_WHAT NEEDS TO BE DONE_
Transcribe exactly the lines that fall between the one holding "At Evoke Event" and the one holding "corporate events are", inclusive, from the entries below.

_DATA UNDER STUDY_
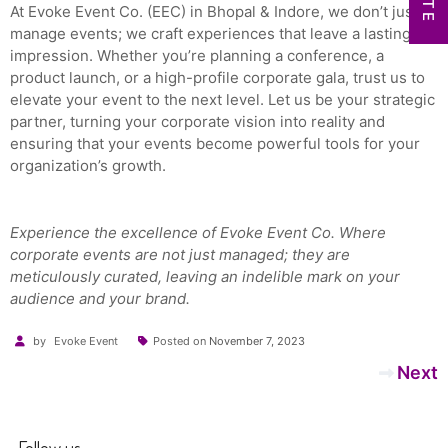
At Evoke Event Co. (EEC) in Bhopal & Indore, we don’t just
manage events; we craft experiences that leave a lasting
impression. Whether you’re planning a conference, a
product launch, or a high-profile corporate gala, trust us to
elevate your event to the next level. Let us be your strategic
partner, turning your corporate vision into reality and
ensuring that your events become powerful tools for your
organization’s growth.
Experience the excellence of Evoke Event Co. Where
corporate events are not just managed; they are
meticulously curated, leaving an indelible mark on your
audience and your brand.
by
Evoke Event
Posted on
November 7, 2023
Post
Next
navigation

...

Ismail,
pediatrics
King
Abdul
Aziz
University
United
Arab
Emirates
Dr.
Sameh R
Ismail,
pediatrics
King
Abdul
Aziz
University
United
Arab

* * *

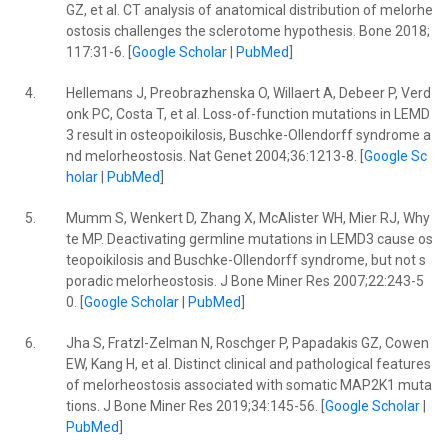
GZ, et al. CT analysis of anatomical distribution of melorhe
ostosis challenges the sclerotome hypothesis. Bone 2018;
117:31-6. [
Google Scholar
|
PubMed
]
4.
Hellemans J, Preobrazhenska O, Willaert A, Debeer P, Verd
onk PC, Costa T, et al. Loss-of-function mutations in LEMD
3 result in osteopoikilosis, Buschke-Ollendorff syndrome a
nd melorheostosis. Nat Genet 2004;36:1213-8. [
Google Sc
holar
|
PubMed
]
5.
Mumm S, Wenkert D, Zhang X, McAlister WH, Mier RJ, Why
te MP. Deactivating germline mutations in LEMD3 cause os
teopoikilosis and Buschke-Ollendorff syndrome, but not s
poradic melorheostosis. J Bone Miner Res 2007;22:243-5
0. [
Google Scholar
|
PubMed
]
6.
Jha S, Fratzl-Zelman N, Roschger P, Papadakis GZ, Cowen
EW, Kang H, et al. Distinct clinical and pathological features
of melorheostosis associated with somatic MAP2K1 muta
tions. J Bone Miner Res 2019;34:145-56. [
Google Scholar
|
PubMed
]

_RESPONSE AREA_
At Evoke Event Co. (EEC) in Bhopal & Indore, we don’t just
manage events; we craft experiences that leave a lasting
impression. Whether you’re planning a conference, a
product launch, or a high-profile corporate gala, trust us to
elevate your event to the next level. Let us be your strategic
partner, turning your corporate vision into reality and
ensuring that your events become powerful tools for your
organization’s growth.
Experience the excellence of Evoke Event Co. Where
corporate events are not just managed; they are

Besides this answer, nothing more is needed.